I'm trying to clear up what I think is a huge misunderstanding of what the so-called public pensions actually are. I work for a state University in Illinois. We currently pay 8% of our salaries into the State University Retirement System INSTEAD OF PAYING INTO SOCIAL SECURITY. So our retirement system is our income insurance for our old age, just like Social Security is for the private sector.
Let me repeat this--we do not pay into Social Security, we instead pay into our retirement system at a higher rate I would point out, than those who are enrolled in Social Security. So to call it a pension system is a misnomer--it makes it sound like we are getting something above what most other workers get. This is not true. Our so-called pension system is our income insurance for our retirement, it is not some cushy freebie that we are trying to hold onto here. We were not given the choice between the state system or Social Security either. Nor were we given the leeway to not pay into it whenever we felt like spending our money elsewhere, unlike the legislature which has chronically underfunded the retirement systems.
I am not a teacher myself, but it is my understanding that this is the case for all Illinois teachers and Missouri teachers too.
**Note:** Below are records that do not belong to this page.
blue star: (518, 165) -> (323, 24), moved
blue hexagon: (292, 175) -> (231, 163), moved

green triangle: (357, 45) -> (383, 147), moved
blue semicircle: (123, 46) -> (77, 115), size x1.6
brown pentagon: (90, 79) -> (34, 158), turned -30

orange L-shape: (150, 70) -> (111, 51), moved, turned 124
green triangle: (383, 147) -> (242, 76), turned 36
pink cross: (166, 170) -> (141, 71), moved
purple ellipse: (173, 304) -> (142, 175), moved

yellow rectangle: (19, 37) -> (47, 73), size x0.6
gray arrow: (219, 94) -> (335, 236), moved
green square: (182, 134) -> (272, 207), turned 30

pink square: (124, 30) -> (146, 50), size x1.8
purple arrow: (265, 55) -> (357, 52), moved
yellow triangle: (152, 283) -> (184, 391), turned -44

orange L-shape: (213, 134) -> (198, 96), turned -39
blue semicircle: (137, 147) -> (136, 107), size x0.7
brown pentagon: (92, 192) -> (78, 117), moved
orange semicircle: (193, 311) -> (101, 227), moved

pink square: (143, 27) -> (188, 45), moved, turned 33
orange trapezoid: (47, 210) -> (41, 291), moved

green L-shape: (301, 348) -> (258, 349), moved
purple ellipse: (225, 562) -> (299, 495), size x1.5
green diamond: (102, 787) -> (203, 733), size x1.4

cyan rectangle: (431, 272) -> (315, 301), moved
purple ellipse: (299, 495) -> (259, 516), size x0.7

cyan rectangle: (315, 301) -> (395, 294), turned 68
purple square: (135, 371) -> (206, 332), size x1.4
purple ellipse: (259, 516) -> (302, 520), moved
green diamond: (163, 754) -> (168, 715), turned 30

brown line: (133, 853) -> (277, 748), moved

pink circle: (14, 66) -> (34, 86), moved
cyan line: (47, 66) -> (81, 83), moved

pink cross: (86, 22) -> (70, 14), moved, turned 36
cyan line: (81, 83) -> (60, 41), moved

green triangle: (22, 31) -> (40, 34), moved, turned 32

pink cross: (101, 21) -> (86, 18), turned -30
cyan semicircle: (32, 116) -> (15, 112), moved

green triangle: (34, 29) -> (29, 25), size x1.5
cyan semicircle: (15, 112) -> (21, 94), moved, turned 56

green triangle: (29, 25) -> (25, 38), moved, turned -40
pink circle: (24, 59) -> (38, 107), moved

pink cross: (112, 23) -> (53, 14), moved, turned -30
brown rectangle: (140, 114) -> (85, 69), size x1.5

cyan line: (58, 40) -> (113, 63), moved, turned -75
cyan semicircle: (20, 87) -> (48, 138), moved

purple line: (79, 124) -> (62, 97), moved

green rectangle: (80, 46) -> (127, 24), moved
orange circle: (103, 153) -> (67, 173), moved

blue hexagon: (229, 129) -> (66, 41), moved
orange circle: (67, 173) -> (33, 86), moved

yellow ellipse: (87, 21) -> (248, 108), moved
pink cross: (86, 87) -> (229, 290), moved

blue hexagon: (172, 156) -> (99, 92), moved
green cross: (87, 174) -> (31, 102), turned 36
I would like to hear how it works in other states--is the Wisconsin state "pension" system similar? What about California? Is what the media keeps referring to as "pensions" actually retirement income insurance for these states as well? I admit I don't know much about how other states have organized retirement benefits for their employees. I hope to learn more in the comments.
If Congress was trying to mess with Social Security the way the state legislatures are trying to mess with the state retirement security systems they would not get away with it.